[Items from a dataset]
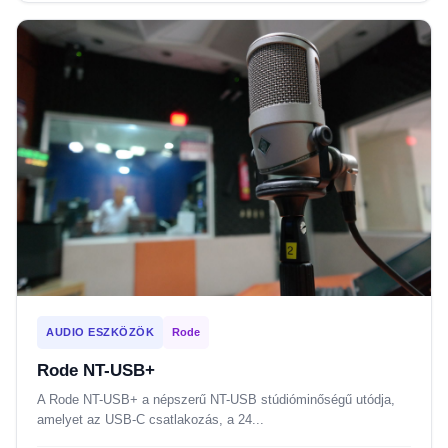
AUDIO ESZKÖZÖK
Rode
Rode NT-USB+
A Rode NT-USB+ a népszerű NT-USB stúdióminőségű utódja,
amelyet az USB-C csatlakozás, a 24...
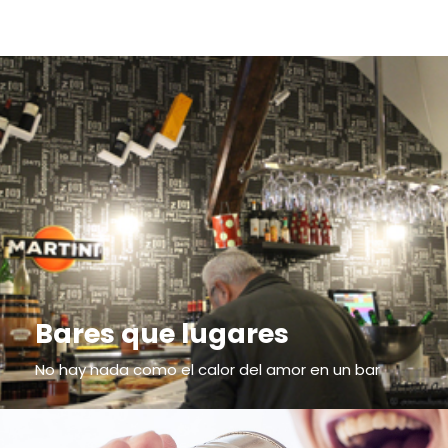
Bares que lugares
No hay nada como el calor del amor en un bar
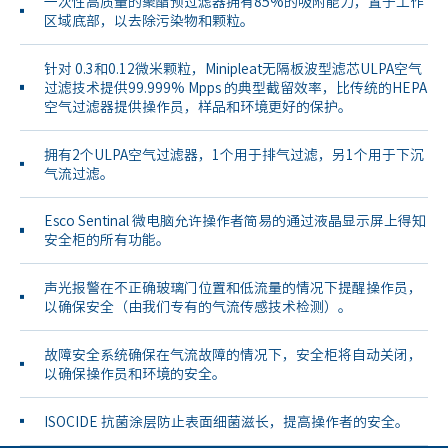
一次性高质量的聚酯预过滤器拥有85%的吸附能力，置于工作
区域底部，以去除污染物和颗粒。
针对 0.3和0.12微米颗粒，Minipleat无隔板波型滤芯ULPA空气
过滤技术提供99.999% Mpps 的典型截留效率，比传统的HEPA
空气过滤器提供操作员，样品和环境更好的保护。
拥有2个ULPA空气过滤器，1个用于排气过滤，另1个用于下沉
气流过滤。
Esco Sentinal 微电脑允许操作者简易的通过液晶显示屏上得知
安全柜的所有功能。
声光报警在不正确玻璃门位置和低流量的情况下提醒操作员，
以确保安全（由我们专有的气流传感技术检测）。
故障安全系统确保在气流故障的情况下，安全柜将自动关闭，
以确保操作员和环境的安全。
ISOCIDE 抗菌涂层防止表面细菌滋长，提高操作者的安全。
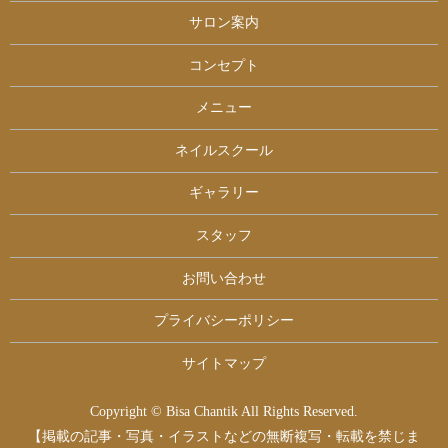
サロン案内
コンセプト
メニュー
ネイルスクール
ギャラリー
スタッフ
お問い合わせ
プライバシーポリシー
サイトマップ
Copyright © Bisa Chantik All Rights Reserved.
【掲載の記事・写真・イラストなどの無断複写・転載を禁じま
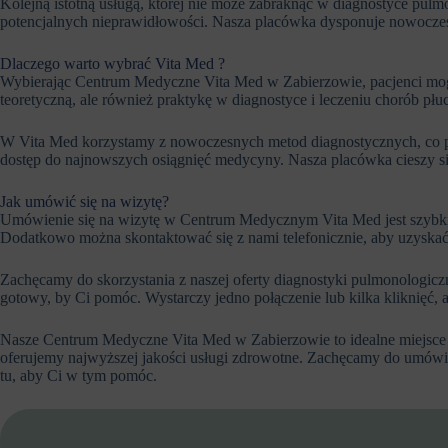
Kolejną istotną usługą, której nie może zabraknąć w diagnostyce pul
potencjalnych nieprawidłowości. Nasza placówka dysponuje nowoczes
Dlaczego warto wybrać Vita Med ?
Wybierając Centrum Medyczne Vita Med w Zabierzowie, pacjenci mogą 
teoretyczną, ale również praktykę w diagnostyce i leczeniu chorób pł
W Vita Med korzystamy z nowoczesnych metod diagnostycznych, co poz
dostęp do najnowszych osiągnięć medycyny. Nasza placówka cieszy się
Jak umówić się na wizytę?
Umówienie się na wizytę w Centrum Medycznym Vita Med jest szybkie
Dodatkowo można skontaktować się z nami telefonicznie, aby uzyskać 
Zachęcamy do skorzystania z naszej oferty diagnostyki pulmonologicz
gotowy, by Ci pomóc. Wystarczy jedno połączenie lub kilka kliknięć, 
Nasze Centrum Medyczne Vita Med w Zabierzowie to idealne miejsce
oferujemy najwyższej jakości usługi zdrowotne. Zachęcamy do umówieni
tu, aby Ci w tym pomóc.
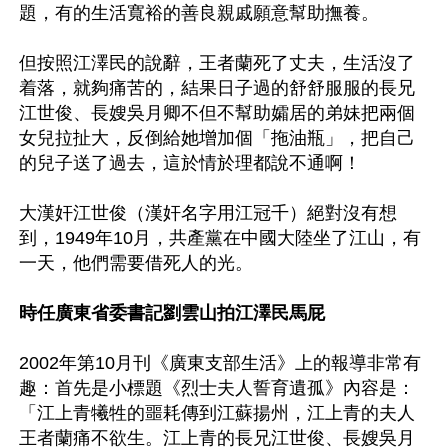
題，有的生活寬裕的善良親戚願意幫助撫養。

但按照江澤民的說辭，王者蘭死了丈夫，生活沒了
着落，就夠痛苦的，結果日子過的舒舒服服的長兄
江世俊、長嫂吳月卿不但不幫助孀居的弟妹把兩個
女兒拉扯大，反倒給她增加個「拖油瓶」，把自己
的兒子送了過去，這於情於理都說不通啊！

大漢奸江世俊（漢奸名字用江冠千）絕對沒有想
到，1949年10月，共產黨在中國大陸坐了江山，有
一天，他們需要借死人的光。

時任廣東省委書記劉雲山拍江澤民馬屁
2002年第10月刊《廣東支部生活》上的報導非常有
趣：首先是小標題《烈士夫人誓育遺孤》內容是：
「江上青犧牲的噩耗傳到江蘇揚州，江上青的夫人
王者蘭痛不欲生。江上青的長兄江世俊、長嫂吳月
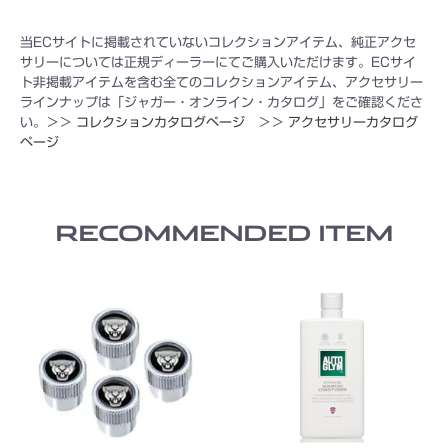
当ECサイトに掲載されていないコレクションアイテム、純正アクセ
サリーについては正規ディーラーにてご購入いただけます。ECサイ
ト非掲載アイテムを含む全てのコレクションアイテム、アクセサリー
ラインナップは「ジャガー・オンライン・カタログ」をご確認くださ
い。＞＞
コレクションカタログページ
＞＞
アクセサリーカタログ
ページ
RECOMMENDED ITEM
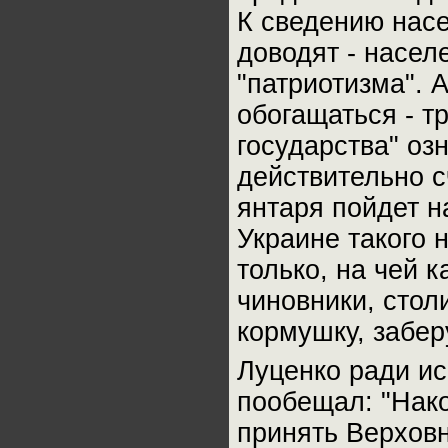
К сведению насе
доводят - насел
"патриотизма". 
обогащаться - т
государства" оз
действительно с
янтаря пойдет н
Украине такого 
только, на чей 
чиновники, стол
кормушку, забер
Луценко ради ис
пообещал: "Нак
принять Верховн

**Exercise goal**
An exact copy of all the data above is required; omit any pictures.

**Answer box**
AUDIO ESZKÖZÖK
Rode
Rode NT-USB+
A Rode NT-USB+ a népszerű NT-USB stúdióminőségű utódja,
amelyet az USB-C csatlakozás, a 24...
Bares que lugares
No hay nada como el calor del amor en un bar
一次性高质量的聚酯预过滤器拥有85%的吸附能力，置于工作
区域底部，以去除污染物和颗粒。
针对 0.3和0.12微米颗粒，Minipleat无隔板波型滤芯ULPA空气
过滤技术提供99.999% Mpps 的典型截留效率，比传统的HEPA
空气过滤器提供操作员，样品和环境更好的保护。
拥有2个ULPA空气过滤器，1个用于排气过滤，另1个用于下沉
气流过滤。
Esco Sentinal 微电脑允许操作者简易的通过液晶显示屏上得知
安全柜的所有功能。
声光报警在不正确玻璃门位置和低流量的情况下提醒操作员，
以确保安全（由我们专有的气流传感技术检测）。
故障安全系统确保在气流故障的情况下，安全柜将自动关闭，
以确保操作员和环境的安全。
ISOCIDE 抗菌涂层防止表面细菌滋长，提高操作者的安全。
サロン案内
コンセプト
メニュー
ネイルスクール
ギャラリー
スタッフ
お問い合わせ
プライバシーポリシー
サイトマップ
Copyright © Bisa Chantik All Rights Reserved.
【掲載の記事・写真・イラストなどの無断複写・転載を禁じま
Kolejną istotną usługą, której nie może zabraknąć w diagnostyce pul
potencjalnych nieprawidłowości. Nasza placówka dysponuje nowoczes
Dlaczego warto wybrać Vita Med ?
Wybierając Centrum Medyczne Vita Med w Zabierzowie, pacjenci mogą 
teoretyczną, ale również praktykę w diagnostyce i leczeniu chorób pł
W Vita Med korzystamy z nowoczesnych metod diagnostycznych, co poz
dostęp do najnowszych osiągnięć medycyny. Nasza placówka cieszy się
Jak umówić się na wizytę?
Umówienie się na wizytę w Centrum Medycznym Vita Med jest szybkie
Dodatkowo można skontaktować się z nami telefonicznie, aby uzyskać 
Zachęcamy do skorzystania z naszej oferty diagnostyki pulmonologicz
gotowy, by Ci pomóc. Wystarczy jedno połączenie lub kilka kliknięć, 
Nasze Centrum Medyczne Vita Med w Zabierzowie to idealne miejsce
oferujemy najwyższej jakości usługi zdrowotne. Zachęcamy do umówieni
tu, aby Ci w tym pomóc.
題，有的生活寬裕的善良親戚願意幫助撫養。

但按照江澤民的說辭，王者蘭死了丈夫，生活沒了
着落，就夠痛苦的，結果日子過的舒舒服服的長兄
江世俊、長嫂吳月卿不但不幫助孀居的弟妹把兩個
女兒拉扯大，反倒給她增加個「拖油瓶」，把自己
的兒子送了過去，這於情於理都說不通啊！

大漢奸江世俊（漢奸名字用江冠千）絕對沒有想
到，1949年10月，共產黨在中國大陸坐了江山，有
一天，他們需要借死人的光。

時任廣東省委書記劉雲山拍江澤民馬屁
2002年第10月刊《廣東支部生活》上的報導非常有
趣：首先是小標題《烈士夫人誓育遺孤》內容是：
「江上青犧牲的噩耗傳到江蘇揚州，江上青的夫人
王者蘭痛不欲生。江上青的長兄江世俊、長嫂吳月
当ECサイトに掲載されていないコレクションアイテム、純正アクセ
サリーについては正規ディーラーにてご購入いただけます。ECサイ
ト非掲載アイテムを含む全てのコレクションアイテム、アクセサリー
ラインナップは「ジャガー・オンライン・カタログ」をご確認くださ
い。＞＞
コレクションカタログページ
＞＞
アクセサリーカタログ
ページ
RECOMMENDED ITEM
К сведению насе
доводят - насел
"патриотизма". 
обогащаться - т
государства" оз
действительно с
янтаря пойдет н
Украине такого 
только, на чей 
чиновники, стол
кормушку, забер
Луценко ради ис
пообещал: "Нак
принять Верховн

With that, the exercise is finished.